El ferri que regresa a los vacacionistas parece dormitar sobre el agua hasta que se llena y se encienden los motores. Dentro, tras una barra que se asemeja a la de una cantina, Marlene pelea con el cable de sonido de una bocina inservible. Su boca color clavel se tuerce como una línea mal dibujada. Es cubana. “Yo soy una artista”, se define a ella misma en voz alta como si extendiera una tarjeta de presentación. Su labor consiste en interpretar canciones de moda durante los 20 minutos que dura el trayecto.

Tratando de disimular su fastidio, Marlene conecta el cable del amplificador y el woofer comienza a toser la melodía de “Despacito”. Como el aparato tiene un corto, la música se escucha a veces sí, a veces no.
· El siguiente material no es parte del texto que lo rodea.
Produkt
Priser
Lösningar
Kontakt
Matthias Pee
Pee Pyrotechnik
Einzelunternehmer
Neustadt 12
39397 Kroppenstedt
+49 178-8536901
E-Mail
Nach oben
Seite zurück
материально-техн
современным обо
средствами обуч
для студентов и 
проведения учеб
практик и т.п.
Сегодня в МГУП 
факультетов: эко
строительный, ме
“Llevo 20 años viviendo en México, me vine a la isla a trabajar porque en Cancún es difícil y aquí aprecian lo que hago. Aunque ya estoy algo harta, te digo, yo no puedo trabajar con tantas fallas”, dice la mujer de vestido entallado que intenta de manera tosca hacer que su amplificador funcione.

Holbox

Marlene se decide a interpreta otra canción. Su voz es suave, ronca y desafinada. La música se apaga. Los que no están tomando fotos y video de la cortina de agua que se eleva y empapa las ventanas de la cabina, aplauden con desgano. Marlene explica que la bocina se cayó hace unos días y desde entonces dejó de funcionar. Pero ella es una artista. Lo recalca al darse por vencida cuando la bocina deja de funcionar.
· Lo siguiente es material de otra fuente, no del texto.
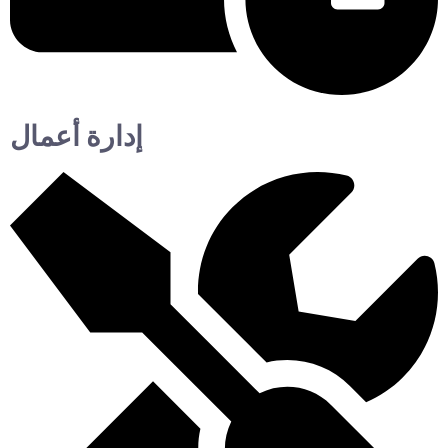
إدارة أعمال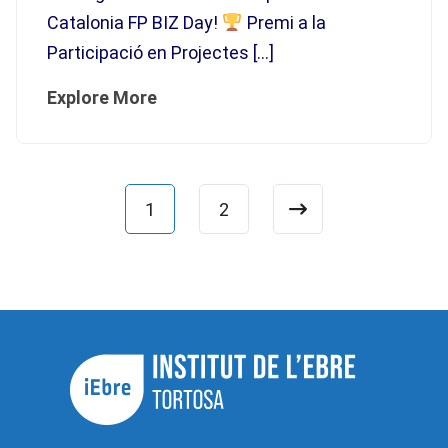
Catalonia FP BIZ Day!
Premi a la
Participació en Projectes […]
Explore More
1
2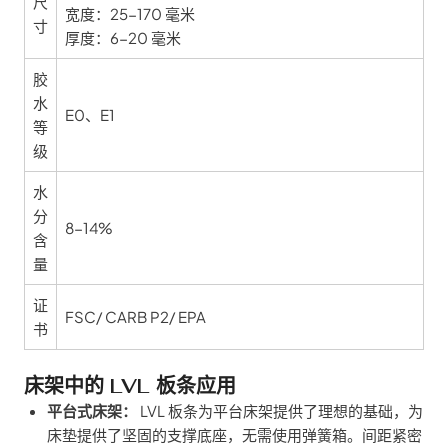
尺
宽度：25-170 毫米
寸
厚度：6-20 毫米
胶
水
E0、E1
等
级
水
分
8-14%
含
量
证
FSC/ CARB P2/ EPA
书
床架中的 LVL 板条应用
平台式床架：
LVL 板条为平台床架提供了理想的基础，为
床垫提供了坚固的支撑底座，无需使用弹簧箱。间距紧密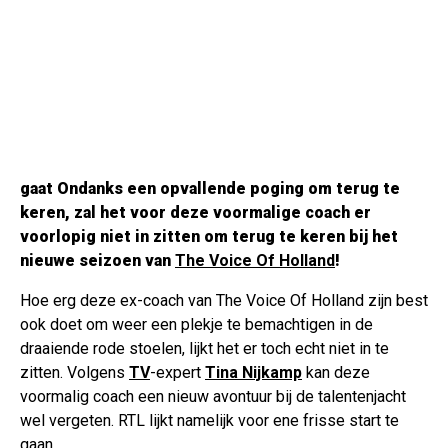
gaat Ondanks een opvallende poging om terug te
keren, zal het voor deze voormalige coach er
voorlopig niet in zitten om terug te keren bij het
nieuwe seizoen van
The Voice Of Holland
!
Hoe erg deze ex-coach van The Voice Of Holland zijn best
ook doet om weer een plekje te bemachtigen in de
draaiende rode stoelen, lijkt het er toch echt niet in te
zitten. Volgens
TV
-expert
Tina Nijkamp
kan deze
voormalig coach een nieuw avontuur bij de talentenjacht
wel vergeten. RTL lijkt namelijk voor ene frisse start te
gaan.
A capela canta la primera estrofa de “La vida es un carnaval”, deja caer el micrófono en la barra, y eleva el tono de su voz, mientras aplaude y mueve las caderas. Cerca de los tacones que sostienen los pies de Marlene gatea un niño de cabello rizado que juega sobre la alfombra azul con una paleta relamida. El niño comienza a llorar y extiende los brazos hacia Marlene, su madre, que recibe otro aplauso diluido. Marlene carga al niño que se lleva a la boca la paleta y pasa entre la gente con un cuenco de cristal. Solo emerge un ligero tintineo del cristal cuando caen apenas unos pesos.
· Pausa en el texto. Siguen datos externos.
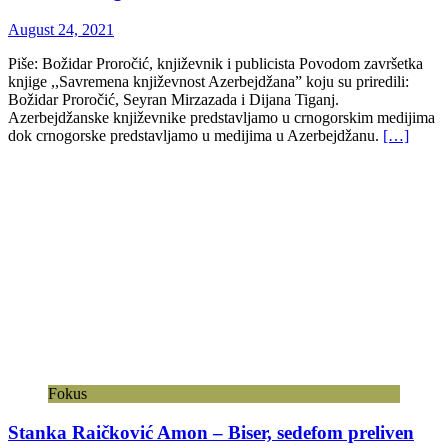
August 24, 2021
Piše: Božidar Proročić, književnik i publicista Povodom završetka
knjige ,,Savremena književnost Azerbejdžana” koju su priredili:
Božidar Proročić, Seyran Mirzazada i Dijana Tiganj.
Azerbejdžanske književnike predstavljamo u crnogorskim medijima
dok crnogorske predstavljamo u medijima u Azerbejdžanu.
[…]
Fokus
Stanka Raičković Amon – Biser, sedefom preliven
Es todo, fin del viaje. Marlene sale de la embarcación con el niño. Voltea sobre el muelle y extiende el brazo con efusividad para saludar a un hombre negro y robusto que es su compatriota. El cubano usa una boina y gafas oscuras, carga una bocina como la de Marlene y se sube a un ferri que está listo para regresar a la isla. Responde con mansedumbre al saludo, sin muchas ganas. Tampoco parece ser un buen día para él. Ambos cruzarán la laguna unas diez veces durante su jornada. Como un péndulo, oscilarán entre la promesa del paraíso y la realidad ordinaria.